Overview¶
Hardware Resources¶
Octopus
is a mixed architecture Intel/AMD Beowulf cluster with the
following specifications:
- 880 cores
376 AMD EPYC 7551p vCPUs
96 Intel Xeon E5-2695 v4 vCPUs
288 Intel Xeon E5-2665 physical cores
48 Intel Xeon E5-2643 v2 vCPUs
72 misellaneous CPUs and vCPUs for management / storage and other tasks
3.0 TB main memory
4 x Nvidia V100 PCI-E GPUs
8 x Nvidia GK110GL Tesla K20m GPUs
10 Gbit/s CISCO interconnect used for storage and computing
40 Gbit/s Infiniband interconnect QLogic 12200 InfiniBand QDR switch switch
100 TB shared storage and scratch space
Operating system¶
All the nodes of Octopus
run Linux (CentOS 7).
The following types of jobs can be run on the cluster:
batch jobs (no user interaction)
GPU jobs (e.g scientific computing using GPGPUs or deep learning)
memory intensive jobs (up to 256GB RAM on a single machine available as a SMP host)
IO intensive jobs using the scratch partition (e.g several TB processing per job)

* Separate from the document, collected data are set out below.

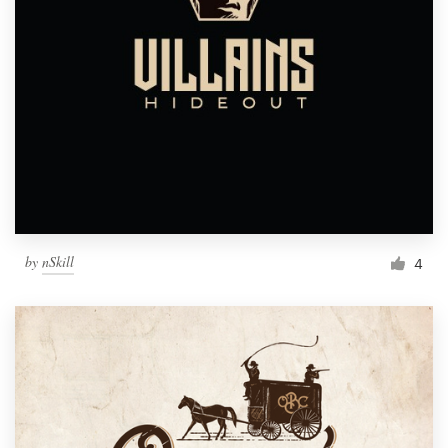
by
nSkill
4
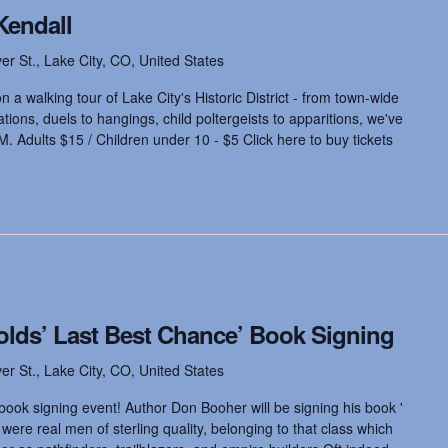
Kendall
ver St., Lake City, CO, United States
 a walking tour of Lake City's Historic District - from town-wide
ions, duels to hangings, child poltergeists to apparitions, we've
M. Adults $15 / Children under 10 - $5 Click here to buy tickets
olds’ Last Best Chance’ Book Signing
ver St., Lake City, CO, United States
book signing event! Author Don Booher will be signing his book '
ere real men of sterling quality, belonging to that class which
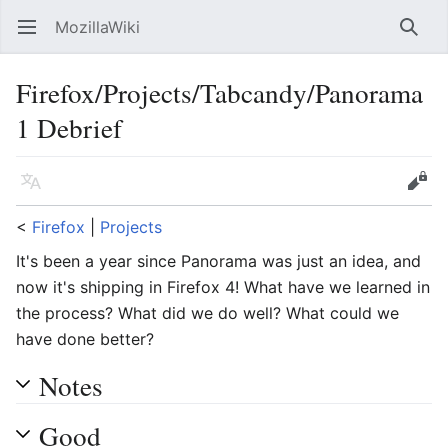
MozillaWiki
Open main menu
Searc
Firefox/Projects/Tabcandy/Panorama
1 Debrief
Language
Edit
<
Firefox
‎ |
Projects
It's been a year since Panorama was just an idea, and
now it's shipping in Firefox 4! What have we learned in
the process? What did we do well? What could we
have done better?
Notes
Good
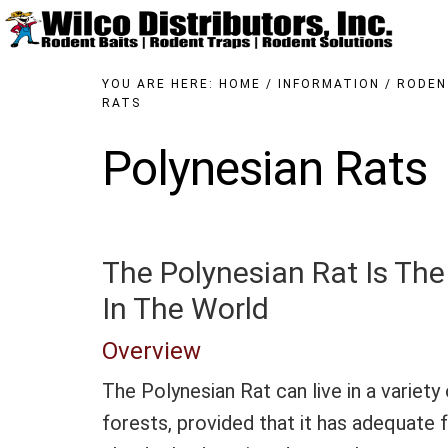
Skip
Skip
to
to
main
primary
content
sidebar
YOU ARE HERE:
HOME
/
INFORMATION
/
RODEN
RATS
Polynesian Rats
The Polynesian Rat Is Th
In The World
Overview
The Polynesian Rat can live in a variety 
forests, provided that it has adequate 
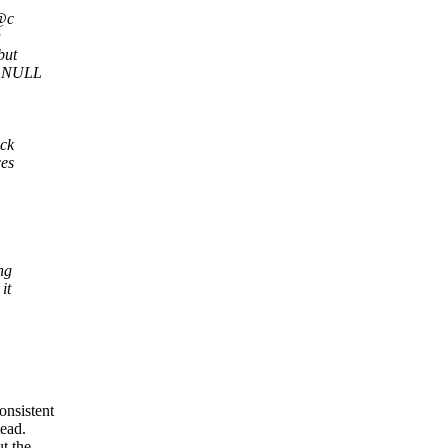
 @c
a
but
@c NULL
ack
ces
ng
it
onsistent
tead.
t the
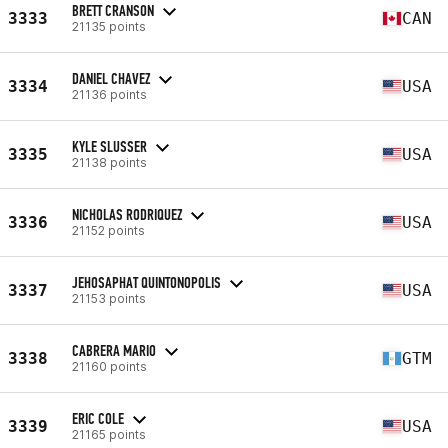
BRETT CRANSON
3333
CAN
21135 points
DANIEL CHAVEZ
3334
USA
21136 points
KYLE SLUSSER
3335
USA
21138 points
NICHOLAS RODRIQUEZ
3336
USA
21152 points
JEHOSAPHAT QUINTONOPOLIS
3337
USA
21153 points
CABRERA MARIO
3338
GTM
21160 points
ERIC COLE
3339
USA
21165 points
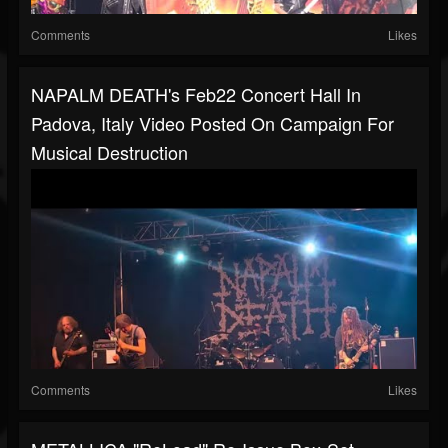
Comments
Likes
NAPALM DEATH's Feb22 Concert Hall In
Padova, Italy Video Posted On Campaign For
Musical Destruction
Comments
Likes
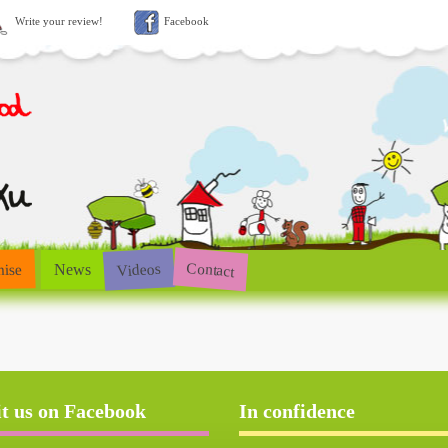
Write your review!
Facebook
Contact
Videos
hise
News
it us on Facebook
In confidence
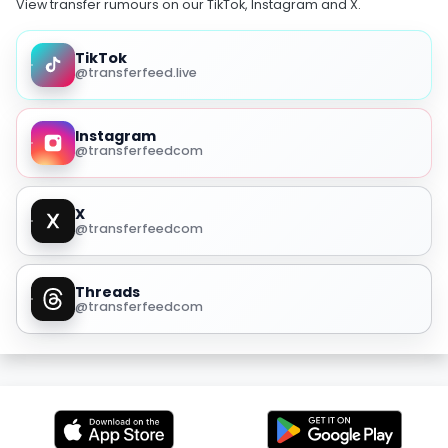
View transfer rumours on our TikTok, Instagram and X.
TikTok
@transferfeed.live
Instagram
@transferfeedcom
X
@transferfeedcom
Threads
@transferfeedcom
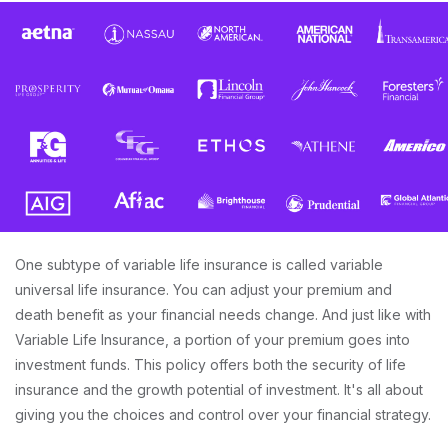
One subtype of variable life insurance is called variable
universal life insurance. You can adjust your premium and
death benefit as your financial needs change. And just like with
Variable Life Insurance, a portion of your premium goes into
investment funds. This policy offers both the security of life
insurance and the growth potential of investment. It's all about
giving you the choices and control over your financial strategy.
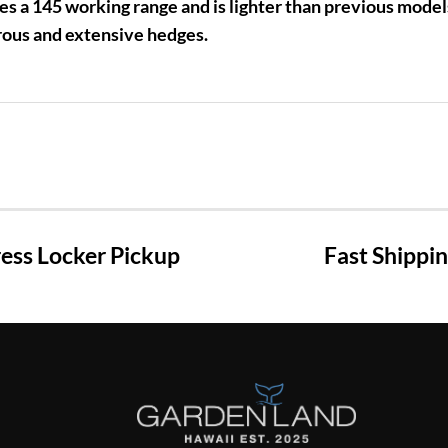
es a 145 working range and is lighter than previous model
ous and extensive hedges.
ss Locker Pickup
Fast Shippi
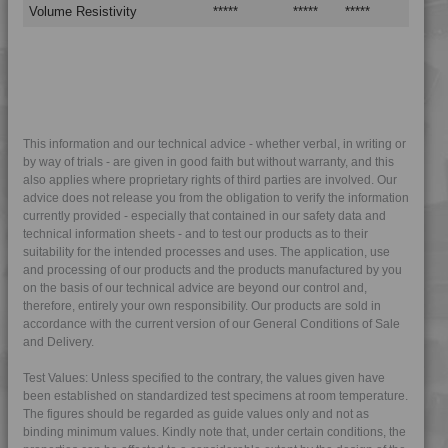
4PROP 9C23300
Volume Resistivity
*****
*****
*****
4PROP 9C23500
4PROP 9C23500 H
4PROP 9C23500 HUV
4PROP 9C23500 L-S
4PROP 9C23501 H
This information and our technical advice - whether verbal, in writing or
by way of trials - are given in good faith but without warranty, and this
4PROP 9C51120 H
also applies where proprietary rights of third parties are involved. Our
4PROP 9D02420 FR5HUV
advice does not release you from the obligation to verify the information
currently provided - especially that contained in our safety data and
4PROP 9D02420 FRC5HUV
technical information sheets - and to test our products as to their
suitability for the intended processes and uses. The application, use
4PROP 9D02430
and processing of our products and the products manufactured by you
4PROP 9D02430 H
on the basis of our technical advice are beyond our control and,
therefore, entirely your own responsibility. Our products are sold in
4PROP 9D02430 HME-D
accordance with the current version of our General Conditions of Sale
4PROP 9D02430 HUV
and Delivery.
4PROP 9D02430 UV
Test Values: Unless specified to the contrary, the values given have
4PROP 9D02440 UV
been established on standardized test specimens at room temperature.
The figures should be regarded as guide values only and not as
4PROP 9D10400 H
binding minimum values. Kindly note that, under certain conditions, the
4PROP 9D11030 HUV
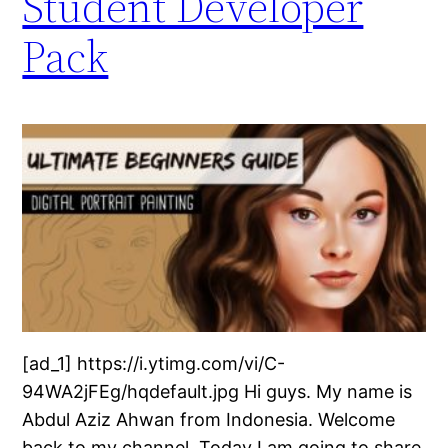
Student Developer
Pack
[ad_1] https://i.ytimg.com/vi/C-
94WA2jFEg/hqdefault.jpg Hi guys. My name is
Abdul Aziz Ahwan from Indonesia. Welcome
back to my channel. Today I am going to share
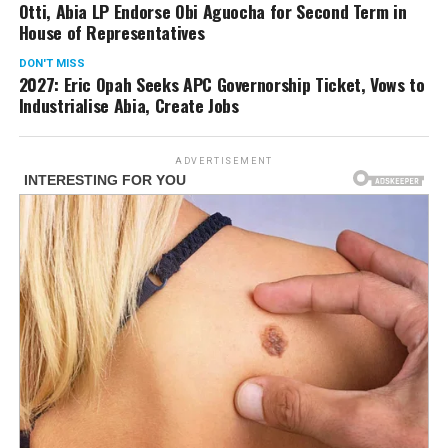
Otti, Abia LP Endorse Obi Aguocha for Second Term in
House of Representatives
DON'T MISS
2027: Eric Opah Seeks APC Governorship Ticket, Vows to
Industrialise Abia, Create Jobs
ADVERTISEMENT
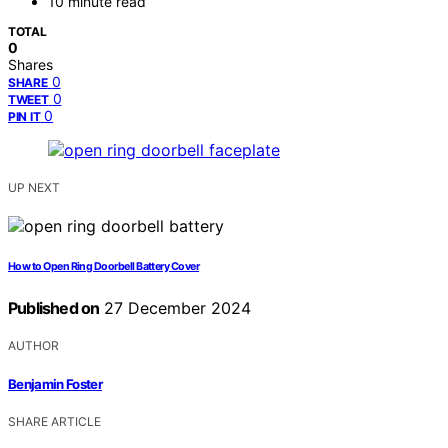
10 minute read
TOTAL
0
Shares
0
SHARE
0
TWEET
0
PIN IT
UP NEXT
How to Open Ring Doorbell Battery Cover
Published on
27 December 2024
AUTHOR
Benjamin Foster
SHARE ARTICLE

Interactive Jupyer jobs running on the compute hosts
Fully interactive desktop environment running on a compute node
Scheduler¶
The scheduler used in Octopus
is open source SLURM
For more information on using the scheduler please consult the SLURM cheatsheet
Partitions¶
There list below summarizes the main partitions:
normal
: 12 hosts with 16 vCPUs each with 64GB RAM.
gpu
: 12 hosts ( 8 wiht Nvidia K20m cards and 4 with Nvidia V100 cards).
large
: 4 hosts with 64 cores each and 256 GB RAM.
arza
: 18 hosts with 16 cores each and 64 GB RAM connected with an Infiniband network.
medium
: 5 hosts with 12 cores each and 24 GB RAM.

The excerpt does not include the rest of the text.